Pérulaires, nus, terminaux, axillaires, collatéraux, sériaux... Il y a de très nombreux types de bourgeons, qui donnent d’ailleurs des résultats très variés, de la nouvelle branche à la fleur (j’avoue je ne le savais pas !) Filons la métaphore, encore : chaque activité, dans chaque département de chaque entreprise, est différente de celle d’à côté, et va faire apparaître des besoins différents, qui prendront des formes différentes : une application mobile, un site web responsive, un capteur connecté… Mais chaque activité, chaque département, de chaque entreprise, mérite un outil pour faciliter ou améliorer sa bonne marche. Comme les bourgeons sur une branche, les projets de digitalisation doivent naître et grandir côte à côte. Chaque projet sera différent, non pas d’un point de vue technique, mais du point de vue du contexte dans lequel il sera déployé, des gens qui l’utiliseront, et des gains qu’il permettra. Tous ne seront pas pérennes, mais la fleur ou la branche de demain émergeront nécessairement de l’un de ces projets. On en revient assez naturellement à l’approche agile, qui préconise de tester, pour pouvoir échouer avant de réussir. Et à nouveau, la capacité nouvelle à développer rapidement revêt une importance stratégique.

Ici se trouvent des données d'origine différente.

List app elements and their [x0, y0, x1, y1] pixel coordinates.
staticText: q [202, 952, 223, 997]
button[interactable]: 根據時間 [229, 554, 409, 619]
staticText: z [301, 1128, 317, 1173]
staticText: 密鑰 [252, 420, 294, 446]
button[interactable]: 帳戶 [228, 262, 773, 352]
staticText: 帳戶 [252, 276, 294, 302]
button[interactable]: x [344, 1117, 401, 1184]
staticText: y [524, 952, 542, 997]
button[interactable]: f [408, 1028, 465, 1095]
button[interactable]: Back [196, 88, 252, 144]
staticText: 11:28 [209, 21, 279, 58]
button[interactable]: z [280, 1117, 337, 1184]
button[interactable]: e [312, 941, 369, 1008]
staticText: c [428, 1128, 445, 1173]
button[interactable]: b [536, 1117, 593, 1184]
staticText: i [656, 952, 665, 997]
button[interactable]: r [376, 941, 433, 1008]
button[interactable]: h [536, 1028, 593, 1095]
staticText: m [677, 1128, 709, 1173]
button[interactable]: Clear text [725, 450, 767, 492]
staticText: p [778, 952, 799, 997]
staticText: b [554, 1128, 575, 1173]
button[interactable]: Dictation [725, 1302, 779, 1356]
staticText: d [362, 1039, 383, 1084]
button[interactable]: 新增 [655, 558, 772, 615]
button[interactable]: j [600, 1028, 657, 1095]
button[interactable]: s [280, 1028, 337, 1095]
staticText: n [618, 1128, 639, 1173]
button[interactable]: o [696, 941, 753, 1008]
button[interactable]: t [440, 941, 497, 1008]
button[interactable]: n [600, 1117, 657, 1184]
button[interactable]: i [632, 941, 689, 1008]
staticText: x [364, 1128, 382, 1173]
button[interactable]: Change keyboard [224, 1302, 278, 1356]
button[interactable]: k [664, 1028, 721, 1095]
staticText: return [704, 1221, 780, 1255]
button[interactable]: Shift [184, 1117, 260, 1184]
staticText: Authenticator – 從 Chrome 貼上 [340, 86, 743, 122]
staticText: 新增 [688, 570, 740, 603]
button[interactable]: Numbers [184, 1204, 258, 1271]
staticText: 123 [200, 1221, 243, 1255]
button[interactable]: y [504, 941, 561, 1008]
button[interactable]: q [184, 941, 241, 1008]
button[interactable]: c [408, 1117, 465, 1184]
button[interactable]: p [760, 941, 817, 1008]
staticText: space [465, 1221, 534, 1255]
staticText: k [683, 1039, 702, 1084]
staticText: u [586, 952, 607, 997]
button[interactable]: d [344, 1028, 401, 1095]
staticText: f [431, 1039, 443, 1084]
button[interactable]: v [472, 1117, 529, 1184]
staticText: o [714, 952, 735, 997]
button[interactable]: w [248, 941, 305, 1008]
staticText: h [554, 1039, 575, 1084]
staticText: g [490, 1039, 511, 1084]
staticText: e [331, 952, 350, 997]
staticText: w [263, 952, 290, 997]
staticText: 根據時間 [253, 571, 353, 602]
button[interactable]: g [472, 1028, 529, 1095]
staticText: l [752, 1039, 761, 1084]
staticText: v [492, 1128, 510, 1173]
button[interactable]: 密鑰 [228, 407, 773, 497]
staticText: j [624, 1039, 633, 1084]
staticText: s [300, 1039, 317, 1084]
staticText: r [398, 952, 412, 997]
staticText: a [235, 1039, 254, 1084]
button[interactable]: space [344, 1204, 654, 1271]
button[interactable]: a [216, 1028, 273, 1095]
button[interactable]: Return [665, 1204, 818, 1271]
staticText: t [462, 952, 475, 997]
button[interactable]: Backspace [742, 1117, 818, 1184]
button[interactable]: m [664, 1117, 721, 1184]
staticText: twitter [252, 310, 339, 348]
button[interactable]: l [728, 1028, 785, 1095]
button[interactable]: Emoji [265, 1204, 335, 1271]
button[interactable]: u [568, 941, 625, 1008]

Comme nous le verrons par la suite, le caractère discret de cette transition digitale que nous décrivons ne s’oppose pas à ce que ces initiatives s’inscrivent dans une cohérence globale.

On en arrive à présent aux techniques de jardiniers pour passer des bourgeons aux fleurs. Notre point de vue sur le sujet sera une autre histoire : l’histoire des cents fleurs. Et à nouveau, cet univers imagé, amusant, sera pourtant le support d’une conviction très sérieuse sur ce sujet sérieux, que nous espérons réussir ainsi à vous transmettre. Cette image de la branche couverte de bourgeons, bouillonnante de vie, qui porte les prémices des fruits qui s’épanouiront : c’est à cette image que correspond la transition digitale de notre point de vue.